*Required work*: In the material below, find the line containing "Miễn là chúng ta bên nhau" and the line containing "COURSE FEATURES", then reproduce exactly both of them and every line between, and nothing else.
========================================================================
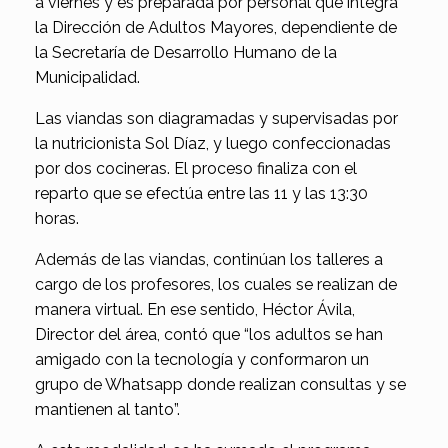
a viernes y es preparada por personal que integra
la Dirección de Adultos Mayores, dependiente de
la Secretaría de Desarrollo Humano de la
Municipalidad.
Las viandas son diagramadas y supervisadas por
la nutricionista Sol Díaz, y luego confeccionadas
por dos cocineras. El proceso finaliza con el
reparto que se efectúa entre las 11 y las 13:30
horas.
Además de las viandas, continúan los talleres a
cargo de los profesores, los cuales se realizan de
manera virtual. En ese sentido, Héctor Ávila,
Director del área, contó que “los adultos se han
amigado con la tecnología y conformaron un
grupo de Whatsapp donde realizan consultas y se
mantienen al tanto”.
========================================================================
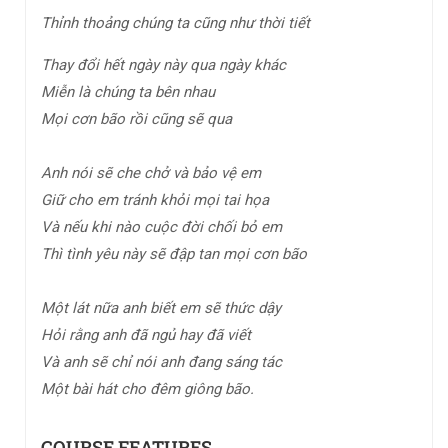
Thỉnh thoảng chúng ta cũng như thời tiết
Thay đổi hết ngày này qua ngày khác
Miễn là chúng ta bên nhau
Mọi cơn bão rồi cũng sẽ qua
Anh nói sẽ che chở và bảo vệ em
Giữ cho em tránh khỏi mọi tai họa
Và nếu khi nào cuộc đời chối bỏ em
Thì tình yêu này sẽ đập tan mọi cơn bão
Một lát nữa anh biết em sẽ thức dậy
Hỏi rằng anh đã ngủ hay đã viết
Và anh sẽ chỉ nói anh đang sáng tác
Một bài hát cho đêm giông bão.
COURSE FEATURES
========================================================================
*Exercise answer*:
Miễn là chúng ta bên nhau
Mọi cơn bão rồi cũng sẽ qua
Anh nói sẽ che chở và bảo vệ em
Giữ cho em tránh khỏi mọi tai họa
Và nếu khi nào cuộc đời chối bỏ em
Thì tình yêu này sẽ đập tan mọi cơn bão
Một lát nữa anh biết em sẽ thức dậy
Hỏi rằng anh đã ngủ hay đã viết
Và anh sẽ chỉ nói anh đang sáng tác
Một bài hát cho đêm giông bão.
COURSE FEATURES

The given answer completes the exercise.